The fern-like foliage of these plants typically forms a mat or mound, or may be held in ground-hugging basal rosettes. The leaves vary in shape according to species, but are usually oblong to linear, finely divided or lobed, aromatic, and slightly to densely hairy. Root systems may be rhizomatous (composed of underground, lateral stems) or fibrous, while some species form single taproots. Many small flowers are produced in branched, flat clusters on slender stems held above the foliage. The individual blossoms are rounded with tiny but showy petals surrounding very small central disks. They are often white or yellow, but may also appear in shades of lavender, pink, red or orange, depending upon the species. The flowers are pollinated by bees and butterflies, and followed by small, hard, flattened seeds.

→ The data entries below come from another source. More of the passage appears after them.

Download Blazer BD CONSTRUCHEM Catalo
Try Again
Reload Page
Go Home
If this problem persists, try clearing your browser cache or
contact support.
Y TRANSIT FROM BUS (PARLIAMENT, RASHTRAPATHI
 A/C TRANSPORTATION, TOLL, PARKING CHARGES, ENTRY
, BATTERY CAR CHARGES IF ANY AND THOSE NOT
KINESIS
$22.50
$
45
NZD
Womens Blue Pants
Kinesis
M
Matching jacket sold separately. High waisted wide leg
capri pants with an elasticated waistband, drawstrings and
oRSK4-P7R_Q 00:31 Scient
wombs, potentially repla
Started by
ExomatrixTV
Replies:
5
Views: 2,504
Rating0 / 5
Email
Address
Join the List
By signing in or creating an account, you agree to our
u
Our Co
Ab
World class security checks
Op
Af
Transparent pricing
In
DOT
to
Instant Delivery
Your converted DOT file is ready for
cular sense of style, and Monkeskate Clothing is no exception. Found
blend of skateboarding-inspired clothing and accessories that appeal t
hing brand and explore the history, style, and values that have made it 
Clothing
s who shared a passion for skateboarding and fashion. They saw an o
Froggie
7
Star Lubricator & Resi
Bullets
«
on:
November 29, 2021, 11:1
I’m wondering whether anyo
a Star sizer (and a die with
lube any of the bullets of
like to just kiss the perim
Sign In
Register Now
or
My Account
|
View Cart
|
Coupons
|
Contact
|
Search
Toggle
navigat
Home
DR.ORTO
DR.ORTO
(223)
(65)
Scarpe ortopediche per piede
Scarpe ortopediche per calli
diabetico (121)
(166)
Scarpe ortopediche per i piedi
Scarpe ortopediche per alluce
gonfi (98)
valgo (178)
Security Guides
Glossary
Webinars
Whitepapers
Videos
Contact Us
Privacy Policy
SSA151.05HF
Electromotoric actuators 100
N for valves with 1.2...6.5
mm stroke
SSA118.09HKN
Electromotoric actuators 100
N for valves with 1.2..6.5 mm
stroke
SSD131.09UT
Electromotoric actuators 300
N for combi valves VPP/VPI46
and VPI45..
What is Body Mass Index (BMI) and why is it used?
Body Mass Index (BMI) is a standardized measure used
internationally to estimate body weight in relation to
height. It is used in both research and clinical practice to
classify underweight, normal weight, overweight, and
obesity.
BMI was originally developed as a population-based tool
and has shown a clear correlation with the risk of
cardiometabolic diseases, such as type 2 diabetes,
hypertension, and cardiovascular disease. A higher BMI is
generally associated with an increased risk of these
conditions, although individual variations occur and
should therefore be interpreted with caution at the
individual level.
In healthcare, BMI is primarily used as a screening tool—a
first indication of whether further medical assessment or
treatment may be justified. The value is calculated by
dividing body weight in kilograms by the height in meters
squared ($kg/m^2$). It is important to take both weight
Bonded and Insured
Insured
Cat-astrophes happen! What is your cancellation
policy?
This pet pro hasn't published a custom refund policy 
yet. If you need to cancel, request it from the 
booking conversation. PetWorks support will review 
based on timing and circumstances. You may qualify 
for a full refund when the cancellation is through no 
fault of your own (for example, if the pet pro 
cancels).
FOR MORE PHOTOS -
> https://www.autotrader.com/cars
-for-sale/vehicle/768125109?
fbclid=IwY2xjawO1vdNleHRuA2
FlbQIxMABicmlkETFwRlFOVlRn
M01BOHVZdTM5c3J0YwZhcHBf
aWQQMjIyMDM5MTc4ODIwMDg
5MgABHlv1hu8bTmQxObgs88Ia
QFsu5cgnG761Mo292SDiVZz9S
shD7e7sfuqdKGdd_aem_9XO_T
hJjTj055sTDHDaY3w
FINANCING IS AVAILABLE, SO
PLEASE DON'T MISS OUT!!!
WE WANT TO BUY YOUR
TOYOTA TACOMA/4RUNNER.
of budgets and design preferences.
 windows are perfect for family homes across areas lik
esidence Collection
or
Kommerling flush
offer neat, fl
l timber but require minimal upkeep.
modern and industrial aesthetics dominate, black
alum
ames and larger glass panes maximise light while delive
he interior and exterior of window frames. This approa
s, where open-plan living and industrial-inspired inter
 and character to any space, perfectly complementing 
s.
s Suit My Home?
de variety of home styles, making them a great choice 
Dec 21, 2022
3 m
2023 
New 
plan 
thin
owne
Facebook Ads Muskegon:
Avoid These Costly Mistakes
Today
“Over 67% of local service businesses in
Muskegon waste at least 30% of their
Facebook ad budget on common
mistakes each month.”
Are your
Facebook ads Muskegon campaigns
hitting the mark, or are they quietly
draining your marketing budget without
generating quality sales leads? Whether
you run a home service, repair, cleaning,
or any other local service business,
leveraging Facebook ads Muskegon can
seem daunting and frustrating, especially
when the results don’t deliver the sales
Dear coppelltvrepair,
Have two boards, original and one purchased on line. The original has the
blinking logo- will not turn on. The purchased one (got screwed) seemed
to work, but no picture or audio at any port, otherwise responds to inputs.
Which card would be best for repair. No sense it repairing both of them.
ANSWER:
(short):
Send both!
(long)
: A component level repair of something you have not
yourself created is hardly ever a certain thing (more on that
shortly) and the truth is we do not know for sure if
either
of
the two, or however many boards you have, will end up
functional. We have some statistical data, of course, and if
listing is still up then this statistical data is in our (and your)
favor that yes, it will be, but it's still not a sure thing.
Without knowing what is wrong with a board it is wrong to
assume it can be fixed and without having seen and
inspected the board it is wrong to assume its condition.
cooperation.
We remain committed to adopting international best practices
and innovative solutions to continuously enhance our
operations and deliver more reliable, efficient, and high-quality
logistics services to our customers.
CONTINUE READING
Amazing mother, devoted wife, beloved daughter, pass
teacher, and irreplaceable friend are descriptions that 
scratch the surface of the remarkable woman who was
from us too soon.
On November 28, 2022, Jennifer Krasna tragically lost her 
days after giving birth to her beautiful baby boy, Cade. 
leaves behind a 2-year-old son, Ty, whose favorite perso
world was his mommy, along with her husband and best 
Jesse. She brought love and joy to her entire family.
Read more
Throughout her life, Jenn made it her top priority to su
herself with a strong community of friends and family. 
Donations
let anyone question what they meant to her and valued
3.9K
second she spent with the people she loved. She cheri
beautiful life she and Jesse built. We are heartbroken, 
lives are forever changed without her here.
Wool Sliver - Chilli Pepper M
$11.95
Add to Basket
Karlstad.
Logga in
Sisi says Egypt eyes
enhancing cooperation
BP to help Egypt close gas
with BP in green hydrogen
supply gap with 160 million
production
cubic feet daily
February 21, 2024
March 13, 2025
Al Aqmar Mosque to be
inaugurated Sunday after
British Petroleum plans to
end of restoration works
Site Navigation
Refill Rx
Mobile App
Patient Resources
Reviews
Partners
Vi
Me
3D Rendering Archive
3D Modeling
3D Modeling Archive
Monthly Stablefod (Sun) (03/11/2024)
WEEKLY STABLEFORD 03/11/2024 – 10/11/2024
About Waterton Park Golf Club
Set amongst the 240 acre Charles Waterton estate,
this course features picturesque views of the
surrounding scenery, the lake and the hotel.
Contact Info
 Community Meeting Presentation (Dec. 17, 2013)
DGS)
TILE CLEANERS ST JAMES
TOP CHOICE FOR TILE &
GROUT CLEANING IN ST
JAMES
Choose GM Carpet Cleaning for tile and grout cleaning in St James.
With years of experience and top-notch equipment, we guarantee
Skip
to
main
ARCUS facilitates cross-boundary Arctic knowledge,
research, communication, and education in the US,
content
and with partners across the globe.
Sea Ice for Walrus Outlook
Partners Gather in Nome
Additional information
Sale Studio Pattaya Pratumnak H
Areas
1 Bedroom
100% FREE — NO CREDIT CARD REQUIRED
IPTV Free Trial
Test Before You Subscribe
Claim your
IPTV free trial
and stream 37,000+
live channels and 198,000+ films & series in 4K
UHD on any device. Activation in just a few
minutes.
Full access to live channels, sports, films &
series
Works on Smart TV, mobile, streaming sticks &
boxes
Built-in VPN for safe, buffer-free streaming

Several yarrow species and hundreds of cultivars are popular for garden use. Garden-worthy species include fern-leaf yarrow (Achillea filipendulina), native to Europe and Asia. This sun-loving, drought-tolerant perennial sends up tall, leafy stems topped with large, dense, flattened clusters of tiny golden yellow flowers in late spring to early summer. Common yarrow (Achillea millefolium) is a tough, easy to grow perennial, forming vigorous, spreading clumps of green to gray-green foliage topped with showy clusters of white to rosy pink flowers in early summer. Wooly yarrow (Achillea tomentosa) is a small hardy perennial from southern Europe and western Asia. Its distinctive gray-green leaves are lined with many chubby leaflets, giving the plant an almost wooly appearance. Pretty blooms appear in early summer and continue to early fall.
Hardiness and culture of yarrow is species and cultivar dependent, but most grow well in moist, well-drained soils of average fertility. Full sun is usually best, though partial shade may be tolerated. Yarrows may be used as groundcovers or in containers, and are beautiful in beds, borders and cutting gardens. Most play host to the larva of certain butterflies, which may occasionally tatter the leaves. This is, however, a small price to pay for the “flying flowers” which add as much beauty to the garden as real blossoms they visit.